Bizim diyarın sakinleri güne dua ile başlar dua ile
bitirirler. Gözlerindeki korkunun nedeni sizin hiddetiniz değildir, yarını
nasıl geçireceklerine dair kaygıları vardır onların.
Bizim diyarın sakilerine yoksul diyorlar, taşralı
diyorlar, kıyıda kalanlar diyorlar. Oysa onlar hayatın tam da ortasında yaşar,
insanı, evreni ve olayları bir kitap gibi okurlar. Mürekkep yalamış değillerdir
fakat birçok kişiye taş çıkartacak kadar bilgedirler. Bizim diyarın sakinleri
bir mevsimi, bir ayı, bir günü geçirebilmek için bütün imkânlarını kullanırlar:
Çocuklarına ayakkabı alırken bir numara büyük alırlar ki,
ayakkabı diğer çocuğa kalsın.
Aynı şekilde çocuklara alınan bütün giysiler bir numara
büyüktür, aynı kabanı beş kardeş birden kullanabilirler.
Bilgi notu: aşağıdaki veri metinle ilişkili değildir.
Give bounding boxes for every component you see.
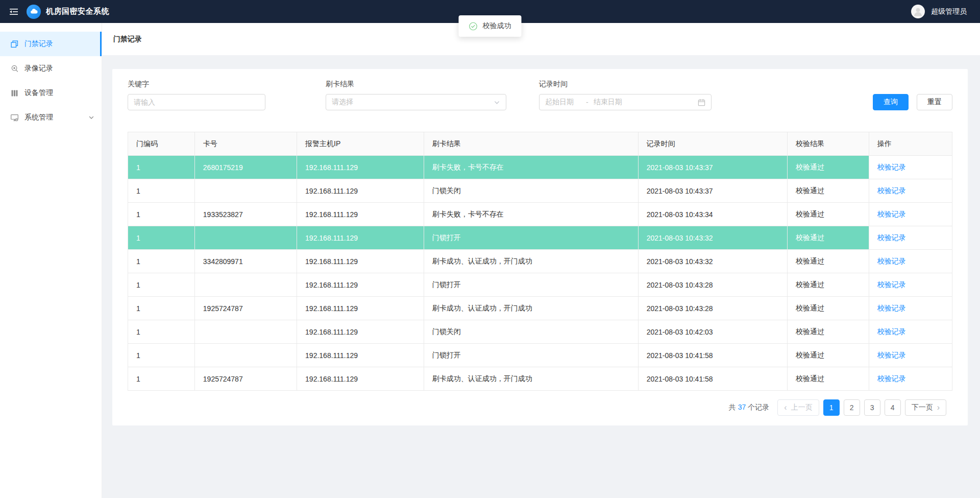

Gün batımı anne semt pazarına çıkar ve kalan ürünleri
yarı fiyatına alır.
Kış gelmeden patikler örülür, kardeşten ya da kuzenlerden
kalan hırkalar temizlenir.
Kış hazırlıkları erken başlar. Anne vaktinin çoğunu
kışlık ürünleri hazırlamakla geçirir. Pekmezler, tarhanalar, turşular yapılır,
konserveler kurulur, aile kış mevsimi kemer sıkmak zorundadır. Yakacak, yiyecek
derken bir maaşla bir evi geçindirmek müşkül hale gelir.
Bizim diyarın sakinleri eski materyalleri değerlendirme
konusunda da mahirdirler. Anne eski giysileri ve mutfak eşyalarını farklı şekillerde
kullanabilecek yeteneğe sahiptir.
Bakarsınız kırık tabaklar boyanmış ve saksıya
dönüşmüştür, su şişeleri konserve için ayrılmıştır, eski giysiler küçük
parçalara bölünmüş ve paspas örülmüştür.
Anneler ellerine geçen üç kuruş para ile evin geçimini
sağlayabilmek için her yolu denerler. Eve giren para bellidir. Aile, ay sonuna
kadar bu para ile geçinmek zorundadır. Anne her ihtimale karşı boş vakitlerinde
el işi yapar ve bu ürünleri satarak eşine yardımcı olur.
Bizim diyarın sakinleri açlık, yoksulluk, yalnızlığa
karşı dirençlidirler. Gelebilecek sıkıntılara yetecek miktarda sabırları
vardır. Siz onları gözlerinden anlarsınız.
Sorduğunuzda hallerinden şikâyet etmezler sadece biz
yoksulluktan çok şey öğrendik demekle yetinirler.